The background trees were only detailed by adding a few strokes to indicate tree trunks.

Only a few details were added in the rocks as well - a dark spot or a line to indicate a crack in the rock.

So, as you paint, examine your style and add the details to create the type of painting you enjoy.  But, remember, no matter how much detail you enjoy.....the "Devil is in the Details" and you must know when to stop painting and simply enjoy your finished work!

Happy Painting!

Sunday, January 22, 2012

Mountain Streat - Part 3 - Water!

Water is all about reflections and shadows and very little color!  When painting moving water, the more white spaces left unpainted, the faster the water appears to be moving.    (I know from my “whitewater rafting” experiences, that is certainly true!) 
The moving water in this stream was painted with touches of the following colors alone and in combinations:
  • Windsor Blue
  • Payne’s Gray
  • Sepia
  • VanDyke Brown
  • Sap Green

Remember the water reflects the color of its surroundings – rocks, sky, trees, etc.  So, whatever colors used in painting these items are repeated in the water.
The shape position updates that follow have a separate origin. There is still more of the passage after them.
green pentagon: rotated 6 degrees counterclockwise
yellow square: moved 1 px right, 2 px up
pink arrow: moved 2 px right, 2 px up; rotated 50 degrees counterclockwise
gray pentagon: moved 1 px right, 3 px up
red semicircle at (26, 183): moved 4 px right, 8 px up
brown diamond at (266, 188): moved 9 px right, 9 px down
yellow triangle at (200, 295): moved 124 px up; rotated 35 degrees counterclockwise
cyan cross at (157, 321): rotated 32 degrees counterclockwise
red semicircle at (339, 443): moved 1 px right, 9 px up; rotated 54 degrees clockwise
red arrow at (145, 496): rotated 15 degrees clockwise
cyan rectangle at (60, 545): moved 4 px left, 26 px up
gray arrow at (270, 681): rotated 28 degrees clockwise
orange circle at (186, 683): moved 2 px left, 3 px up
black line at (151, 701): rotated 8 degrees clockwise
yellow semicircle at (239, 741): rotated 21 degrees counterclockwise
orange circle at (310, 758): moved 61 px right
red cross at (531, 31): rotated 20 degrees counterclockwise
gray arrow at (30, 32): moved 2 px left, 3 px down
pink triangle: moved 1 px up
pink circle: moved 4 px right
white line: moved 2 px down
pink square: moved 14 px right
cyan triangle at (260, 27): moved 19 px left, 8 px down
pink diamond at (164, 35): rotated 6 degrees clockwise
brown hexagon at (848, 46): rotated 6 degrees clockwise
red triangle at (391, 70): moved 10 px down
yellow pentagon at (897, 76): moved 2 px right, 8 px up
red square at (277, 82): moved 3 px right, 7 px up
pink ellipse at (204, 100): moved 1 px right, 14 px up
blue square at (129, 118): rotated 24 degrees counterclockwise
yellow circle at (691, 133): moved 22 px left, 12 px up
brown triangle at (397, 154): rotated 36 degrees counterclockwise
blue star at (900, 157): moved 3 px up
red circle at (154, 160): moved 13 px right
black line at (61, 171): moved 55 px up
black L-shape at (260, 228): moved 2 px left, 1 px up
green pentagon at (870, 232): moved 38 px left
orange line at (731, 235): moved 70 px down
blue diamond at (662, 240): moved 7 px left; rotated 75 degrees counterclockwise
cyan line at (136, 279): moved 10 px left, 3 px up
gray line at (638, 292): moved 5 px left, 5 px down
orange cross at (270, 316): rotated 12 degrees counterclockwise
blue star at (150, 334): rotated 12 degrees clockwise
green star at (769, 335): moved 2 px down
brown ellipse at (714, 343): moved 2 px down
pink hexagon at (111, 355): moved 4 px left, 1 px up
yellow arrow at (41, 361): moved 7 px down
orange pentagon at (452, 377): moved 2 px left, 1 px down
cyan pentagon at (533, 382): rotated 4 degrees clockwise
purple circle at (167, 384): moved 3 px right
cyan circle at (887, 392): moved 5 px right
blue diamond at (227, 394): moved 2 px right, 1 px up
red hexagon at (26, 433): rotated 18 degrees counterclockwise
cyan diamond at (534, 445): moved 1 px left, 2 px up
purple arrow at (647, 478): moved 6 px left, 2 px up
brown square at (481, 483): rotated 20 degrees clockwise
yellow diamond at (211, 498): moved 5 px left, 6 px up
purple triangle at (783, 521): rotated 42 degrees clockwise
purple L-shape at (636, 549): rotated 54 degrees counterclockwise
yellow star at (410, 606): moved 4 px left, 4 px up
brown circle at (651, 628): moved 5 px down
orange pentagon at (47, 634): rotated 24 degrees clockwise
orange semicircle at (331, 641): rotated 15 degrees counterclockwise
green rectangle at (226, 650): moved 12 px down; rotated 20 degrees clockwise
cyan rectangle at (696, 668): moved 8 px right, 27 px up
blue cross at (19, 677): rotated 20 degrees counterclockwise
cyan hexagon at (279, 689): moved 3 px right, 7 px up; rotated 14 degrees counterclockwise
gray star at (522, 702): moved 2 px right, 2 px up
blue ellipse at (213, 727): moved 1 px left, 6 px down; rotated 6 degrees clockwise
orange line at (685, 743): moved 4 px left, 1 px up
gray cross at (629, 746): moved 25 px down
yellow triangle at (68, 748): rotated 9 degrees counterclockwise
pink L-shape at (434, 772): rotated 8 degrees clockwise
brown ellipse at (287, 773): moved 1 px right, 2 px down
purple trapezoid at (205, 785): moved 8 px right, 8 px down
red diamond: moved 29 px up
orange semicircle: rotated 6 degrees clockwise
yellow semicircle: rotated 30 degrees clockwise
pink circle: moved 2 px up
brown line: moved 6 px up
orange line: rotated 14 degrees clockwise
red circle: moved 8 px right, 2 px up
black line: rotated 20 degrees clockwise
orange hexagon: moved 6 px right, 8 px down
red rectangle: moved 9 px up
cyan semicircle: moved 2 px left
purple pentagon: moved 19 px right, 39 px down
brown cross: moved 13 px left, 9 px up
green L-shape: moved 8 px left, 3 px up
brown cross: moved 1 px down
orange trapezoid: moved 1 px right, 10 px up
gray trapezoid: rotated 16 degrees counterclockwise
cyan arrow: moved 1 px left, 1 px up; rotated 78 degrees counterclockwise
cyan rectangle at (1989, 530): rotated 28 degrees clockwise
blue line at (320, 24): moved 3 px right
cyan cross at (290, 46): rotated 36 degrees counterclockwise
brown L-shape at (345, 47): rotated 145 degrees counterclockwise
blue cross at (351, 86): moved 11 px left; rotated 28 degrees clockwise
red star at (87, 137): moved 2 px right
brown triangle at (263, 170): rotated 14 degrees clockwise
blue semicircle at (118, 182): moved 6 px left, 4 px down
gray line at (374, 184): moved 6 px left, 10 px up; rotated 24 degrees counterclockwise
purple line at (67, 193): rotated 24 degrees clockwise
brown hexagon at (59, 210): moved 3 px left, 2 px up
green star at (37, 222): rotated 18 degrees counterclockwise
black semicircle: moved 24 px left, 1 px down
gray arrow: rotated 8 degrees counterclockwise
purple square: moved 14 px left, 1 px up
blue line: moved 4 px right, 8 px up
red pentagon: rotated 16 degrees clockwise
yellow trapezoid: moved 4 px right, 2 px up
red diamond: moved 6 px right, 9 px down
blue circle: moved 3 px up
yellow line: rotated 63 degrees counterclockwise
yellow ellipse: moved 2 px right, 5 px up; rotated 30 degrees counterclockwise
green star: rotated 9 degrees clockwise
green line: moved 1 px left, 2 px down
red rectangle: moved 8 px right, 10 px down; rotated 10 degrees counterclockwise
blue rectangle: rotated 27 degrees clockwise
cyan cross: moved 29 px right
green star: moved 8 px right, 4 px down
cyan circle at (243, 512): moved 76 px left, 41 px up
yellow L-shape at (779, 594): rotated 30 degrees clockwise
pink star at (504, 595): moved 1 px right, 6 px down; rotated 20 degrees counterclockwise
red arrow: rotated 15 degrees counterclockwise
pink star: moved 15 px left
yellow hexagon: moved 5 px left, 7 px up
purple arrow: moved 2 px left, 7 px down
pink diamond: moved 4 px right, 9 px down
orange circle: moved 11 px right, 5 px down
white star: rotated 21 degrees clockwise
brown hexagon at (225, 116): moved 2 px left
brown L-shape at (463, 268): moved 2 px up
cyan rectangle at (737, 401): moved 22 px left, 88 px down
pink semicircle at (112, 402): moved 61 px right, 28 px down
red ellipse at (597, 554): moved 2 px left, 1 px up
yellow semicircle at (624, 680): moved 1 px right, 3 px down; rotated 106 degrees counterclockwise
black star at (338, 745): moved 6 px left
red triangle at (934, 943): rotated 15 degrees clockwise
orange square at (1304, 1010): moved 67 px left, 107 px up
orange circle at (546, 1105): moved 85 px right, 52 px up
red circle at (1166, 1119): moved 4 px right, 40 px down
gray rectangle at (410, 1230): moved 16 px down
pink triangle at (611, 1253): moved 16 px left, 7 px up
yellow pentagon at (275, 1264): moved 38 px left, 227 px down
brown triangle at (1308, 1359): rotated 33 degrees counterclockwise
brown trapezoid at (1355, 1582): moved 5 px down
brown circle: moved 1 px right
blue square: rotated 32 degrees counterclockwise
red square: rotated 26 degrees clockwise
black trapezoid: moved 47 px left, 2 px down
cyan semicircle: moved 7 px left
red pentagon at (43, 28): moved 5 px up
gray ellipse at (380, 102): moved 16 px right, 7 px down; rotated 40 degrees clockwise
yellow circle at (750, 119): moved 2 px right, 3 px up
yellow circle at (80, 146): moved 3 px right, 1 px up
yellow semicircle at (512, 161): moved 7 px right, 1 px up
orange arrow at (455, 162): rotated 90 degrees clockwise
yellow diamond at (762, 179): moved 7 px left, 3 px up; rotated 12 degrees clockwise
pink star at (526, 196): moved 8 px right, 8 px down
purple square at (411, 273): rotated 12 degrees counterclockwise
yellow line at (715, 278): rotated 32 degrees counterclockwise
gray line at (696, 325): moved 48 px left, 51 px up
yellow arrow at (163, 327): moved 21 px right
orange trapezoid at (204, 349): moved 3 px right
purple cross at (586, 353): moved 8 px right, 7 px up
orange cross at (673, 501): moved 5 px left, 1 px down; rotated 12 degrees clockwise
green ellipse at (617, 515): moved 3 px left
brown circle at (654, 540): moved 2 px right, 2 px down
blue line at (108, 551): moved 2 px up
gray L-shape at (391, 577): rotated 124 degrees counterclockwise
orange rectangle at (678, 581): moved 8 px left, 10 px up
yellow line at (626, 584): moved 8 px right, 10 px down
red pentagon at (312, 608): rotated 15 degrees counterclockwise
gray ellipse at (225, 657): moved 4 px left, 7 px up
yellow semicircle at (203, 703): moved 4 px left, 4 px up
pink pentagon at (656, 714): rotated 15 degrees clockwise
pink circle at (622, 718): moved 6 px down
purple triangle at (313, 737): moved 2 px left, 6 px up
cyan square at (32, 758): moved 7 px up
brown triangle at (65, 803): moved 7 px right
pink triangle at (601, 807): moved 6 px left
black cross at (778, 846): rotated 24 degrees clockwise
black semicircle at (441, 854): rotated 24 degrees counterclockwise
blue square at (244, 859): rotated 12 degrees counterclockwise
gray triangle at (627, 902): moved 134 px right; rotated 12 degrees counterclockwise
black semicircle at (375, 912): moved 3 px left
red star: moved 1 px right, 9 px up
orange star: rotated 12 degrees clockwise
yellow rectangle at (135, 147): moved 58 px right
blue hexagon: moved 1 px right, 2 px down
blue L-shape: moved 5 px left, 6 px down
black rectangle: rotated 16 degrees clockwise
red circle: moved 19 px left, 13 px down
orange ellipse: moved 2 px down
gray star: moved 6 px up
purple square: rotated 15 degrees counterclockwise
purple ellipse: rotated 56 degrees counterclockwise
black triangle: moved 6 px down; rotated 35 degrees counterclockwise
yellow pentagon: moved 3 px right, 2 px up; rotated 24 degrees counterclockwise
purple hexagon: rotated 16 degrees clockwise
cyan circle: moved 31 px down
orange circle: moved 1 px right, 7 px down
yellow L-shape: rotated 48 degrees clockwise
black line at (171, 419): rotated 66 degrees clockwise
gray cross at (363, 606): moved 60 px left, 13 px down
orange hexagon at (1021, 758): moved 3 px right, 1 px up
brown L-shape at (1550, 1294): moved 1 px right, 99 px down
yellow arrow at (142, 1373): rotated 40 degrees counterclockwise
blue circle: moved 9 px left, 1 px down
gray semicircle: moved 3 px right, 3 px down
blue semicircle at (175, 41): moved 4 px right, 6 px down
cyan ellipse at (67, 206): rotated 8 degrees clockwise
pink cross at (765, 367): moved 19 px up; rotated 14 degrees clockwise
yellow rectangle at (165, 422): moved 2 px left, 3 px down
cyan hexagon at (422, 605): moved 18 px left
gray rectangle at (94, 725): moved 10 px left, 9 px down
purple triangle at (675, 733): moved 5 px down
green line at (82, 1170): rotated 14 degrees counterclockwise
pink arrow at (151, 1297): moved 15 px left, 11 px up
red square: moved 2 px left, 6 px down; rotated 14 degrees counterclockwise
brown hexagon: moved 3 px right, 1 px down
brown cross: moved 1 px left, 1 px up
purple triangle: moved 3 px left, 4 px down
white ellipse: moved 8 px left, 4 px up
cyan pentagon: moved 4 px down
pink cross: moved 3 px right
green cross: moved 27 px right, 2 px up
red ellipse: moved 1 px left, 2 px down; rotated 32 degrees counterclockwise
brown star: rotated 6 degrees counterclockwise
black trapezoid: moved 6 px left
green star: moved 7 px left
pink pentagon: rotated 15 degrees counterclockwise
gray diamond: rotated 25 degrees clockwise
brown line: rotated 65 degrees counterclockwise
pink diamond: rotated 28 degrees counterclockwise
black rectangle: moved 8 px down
To give the appearance of bubbling water, common table salt was added to the water in the front lower section as the water swirls past the large rock and cascades to the right and our of sight.    Sprinkle the salt while the paint is still wet.  The salt will push the paint pigment aside and leave some interesting designs. 
A light touch is needed when painting water.  Don’t overdo it!

Happy Painting!

Sunday, January 15, 2012

Mountain Stream - Part 2 - Rocks!

I love to paint rocks!  Rocks are a nice mix of several different colors ranging from deep brown to gray and even green and orange!  Rocks reflect and absorb light and color from the surrounding water and landscape. 
Rocks can be scratched in by dropping color/colors into the rock area and using a piece of credit card to scrape the color into the desired shape.  Scraping with a credit card leaves areas of white paper showing through and mixes the different colors in a very pleasing way on the paper. 
Rocks can also be painted in.  To paint in the rock, completely wet the rock shape with clean water and a clean round brush.  While still wet, drop in several different colors which will blend as the water pushes the pigment around and dries.  It will dry in an uneven color pattern and made excellent rocks!
I like to use both methods to create rocks in the same painting.  This adds interest and makes the total group of rocks much more interesting and realistic. 

Watercolor Tip:
Wait for the rock to dry before painting the one next to it.  Like painting the petals of a flower, they must be done separately or the colors will mix and you will not have distinctive, individual rocks.  I like to alternate every other one when painting rocks and work across the page.  When I get across the page, I start again on the same side of the page where I started painting the ones I skipped.  I am left handed and work from right to left so I don't drag my arm across the wet paint.  Right handed artists will want to work from left to right across the page. 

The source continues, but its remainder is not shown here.